Directions> With the pictures removed, please write out every line below exactly as given.

Page images and extracted text:
☆ ☆ ☆ ☆

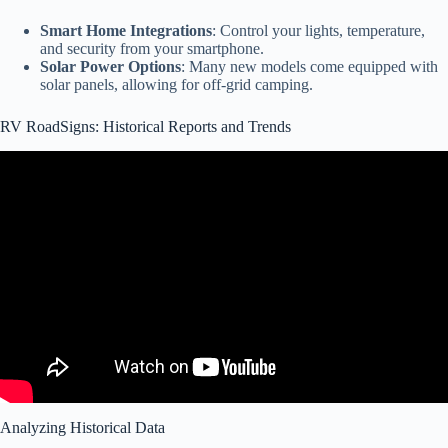
Smart Home Integrations
: Control your lights, temperature,
and security from your smartphone.
Solar Power Options
: Many new models come equipped with
solar panels, allowing for off-grid camping.
RV RoadSigns: Historical Reports and Trends
Video: RV MARKET INSIGHTS: FACTORY DIRECT SALES &
FUTURE TRENDS | RV Wingman Reacts.
Analyzing Historical Data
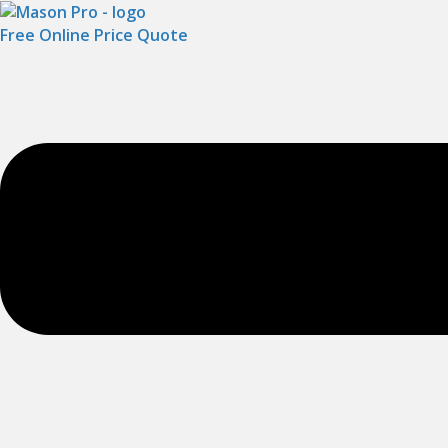
Free Online Price Quote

☆ ☆ ☆ ☆

Solution to this exercise>
Smart Home Integrations
: Control your lights, temperature,
and security from your smartphone.
Solar Power Options
: Many new models come equipped with
solar panels, allowing for off-grid camping.
RV RoadSigns: Historical Reports and Trends
Video: RV MARKET INSIGHTS: FACTORY DIRECT SALES &
FUTURE TRENDS | RV Wingman Reacts.
Analyzing Historical Data
Free Online Price Quote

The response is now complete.